While Spark provides speed advantages, it operates differently from Hive, which remains relevant as a data warehouse for table creation and data storage.

Integration of Spark with Hive

Spark can connect with Hive using its SQL library, enabling users to read tables from Hive and perform operations on them efficiently.

For large group-by queries requiring full table scans, both Hive and Spark are effective. However, for smaller queries targeting specific rows, loading entire datasets may be inefficient.

MPP Engines: Impala and Others

Multiple MPP (Massively Parallel Processing) engines like Impala, Hawk, Presto, and Phoenix are discussed as alternatives that optimize query performance by scanning only necessary data.

Impala executes SQL queries directly without relying on MapReduce; it connects with HDFS to retrieve only the required metadata for efficient querying.

Reliability vs. Speed

A key distinction between Impala and Hive lies in reliability; while Impala offers faster query execution times (e.g., two minutes), it lacks fault tolerance—if a machine crashes during an Impala query execution, the job fails.

In contrast, Hive's reliance on MapReduce ensures built-in redundancy; even if one machine fails during processing, the job will complete successfully.

The Role of HBase

HBase is identified as Hadoop's NoSQL database designed for real-time random reads/writes rather than block-level access typical in HDFS.

Although HBase allows individual record manipulation through its API, it requires learning its specific language instead of standard SQL.

Phoenix: Bridging SQL with HBase

Phoenix serves as an interface allowing users to write SQL queries on top of HBase. This combination enhances usability by providing familiar syntax over non-SQL databases.

Despite being fast due to inherent optimizations within HBase itself, Phoenix is still in development stages (alpha/beta), aiming towards becoming production-ready with support for transaction management.

Hadoop and Its Integration with Phoenix

Overview of Hadoop and Phoenix Integration

The integration of Phoenix with Hadoop is discussed, highlighting that originally HBase lacked SQL support. Phoenix serves as a layer on top of HBase to enable SQL capabilities.

There are ongoing developments aimed at enhancing transactional management within the system, promising true transactional capabilities in the near future.

Commercial Distributions vs. Apache Downloads

When acquiring products from Cloudera, users receive a comprehensive package that includes various tools, unlike downloading from Apache where only basic components like HDFS and MapReduce are available.

The commercial distributions provide an integrated learning experience by packaging multiple tools together for user convenience.

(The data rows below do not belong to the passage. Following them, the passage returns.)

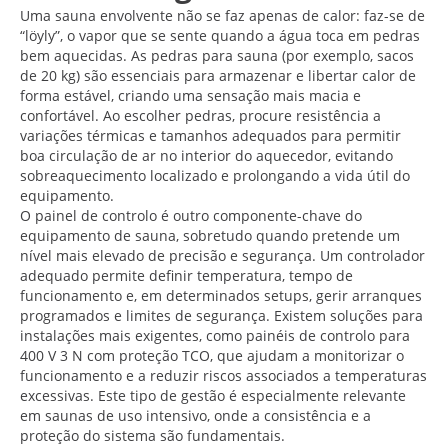
Uma sauna envolvente não se faz apenas de calor: faz-se de
“löyly”, o vapor que se sente quando a água toca em pedras
bem aquecidas. As pedras para sauna (por exemplo, sacos
de 20 kg) são essenciais para armazenar e libertar calor de
forma estável, criando uma sensação mais macia e
confortável. Ao escolher pedras, procure resistência a
variações térmicas e tamanhos adequados para permitir
boa circulação de ar no interior do aquecedor, evitando
sobreaquecimento localizado e prolongando a vida útil do
equipamento.
O painel de controlo é outro componente-chave do
equipamento de sauna, sobretudo quando pretende um
nível mais elevado de precisão e segurança. Um controlador
adequado permite definir temperatura, tempo de
funcionamento e, em determinados setups, gerir arranques
programados e limites de segurança. Existem soluções para
instalações mais exigentes, como painéis de controlo para
400 V 3 N com proteção TCO, que ajudam a monitorizar o
funcionamento e a reduzir riscos associados a temperaturas
excessivas. Este tipo de gestão é especialmente relevante
em saunas de uso intensivo, onde a consistência e a
proteção do sistema são fundamentais.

Tools and Technologies in Cloudera's Offerings

A variety of technologies such as Spark, Impala, Presto, Drill, and Kafka are included in Cloudera’s offerings alongside traditional components like HDFS and MapReduce.

Newer technologies like Kudu (a relational file system) are mentioned; however, there is limited knowledge about them among users.

Security Features in Hadoop Ecosystem

Concerns regarding security within the Hadoop ecosystem are addressed through the introduction of Sentry, which manages access control and authentication processes effectively.